Sudon't

Question

Sudon't

AdreKiseque opened this issue 10 months ago · 4 comments

Description of the new feature / enhancement

While there are many ways to start elevated processes from unelevated shells, starting unelevated processes from elevated shells is a rather difficult task in Windows. runas.exe and launching through explorer are available options, but each present their own limitations. Sudo for Windows provides an opportunity to add an easier avenue for accomplishing this task.

Scenario when this would be used?

Just as sudo is useful for running elevated processes out of an unelevated shell without having to open a new administrative terminal, a "sudon't" command would be useful for starting unelevated tasks out of elevated sessions without having to open a new non-administrative console. This would be useful for any task that where elevated permissions provide little more than a security risk, as well as for certain programs that behave differently based on permission levels, such as some application installers.

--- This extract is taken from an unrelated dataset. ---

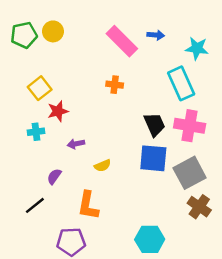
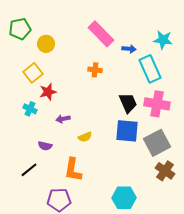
yellow circle: (53, 31) -> (46, 44), moved
blue arrow: (156, 35) -> (129, 49), moved
cyan cross: (36, 132) -> (30, 109), turned 32
purple semicircle: (54, 176) -> (45, 146), turned -112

Another use-case would be in scripts that run elevated but may wish to start tasks unelevated for the same reasons, but struggle even more so with the issue due to not being able to manually open a new shell to run the command.

Supporting information

It doesn't actually have to be called sudont (but it should).

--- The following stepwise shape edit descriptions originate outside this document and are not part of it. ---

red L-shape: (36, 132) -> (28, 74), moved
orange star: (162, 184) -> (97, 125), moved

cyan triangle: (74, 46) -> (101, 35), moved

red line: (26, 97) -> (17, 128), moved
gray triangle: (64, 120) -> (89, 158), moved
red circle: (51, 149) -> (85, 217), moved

Answer 1 · 2025-01-14T22:42:14.000Z

How would this work? There isn't just a 'non-administrative terminal', sudo executes commands as the administrator user. 'sudon't' should execute it as..? In Linux/Unix sudo there is a way to specify the user with -u/--user, which could be implemented in some way here if that's what you mean

Answer 2 · 2025-01-14T23:05:00.000Z

Well, the most obvious implementation would be to run it as the current user in an unelevated context. A user with administrator status and UAC enabled can run things both as a "normal" user (default status) or with elevation ("run as administrator"). Sudo executes commands "as administrator", so "sudon't" would just execute as though you had run the command from a regular terminal. There are potential edge cases that would need to be addressed, though.

...Your comment seems to imply Sudo for Windows executes commands not as the active user with elevation, but as the built-in "Administrator" account. Is that really how it works, or has there been a misunderstanding?

Answer 3 · 2025-01-15T16:15:47.000Z

I looked a bit into it and yes, the sudo commands functions differently on windows than on linux (with UAC vs directly running as the root account) but you can't run commands unelevated because all child processes are affected and there isn't a way to 'downgrade' those privileges. You would need to specify a user to execute with, so runas would basically be the same

Answer 4 · 2025-01-15T19:05:26.000Z

There are ways to downgrade the privileges, they're just very convoluted. That's why packing them right into a tool like sudo would be beneficial, as users wouldn't have to go through those convoluted methods themselves.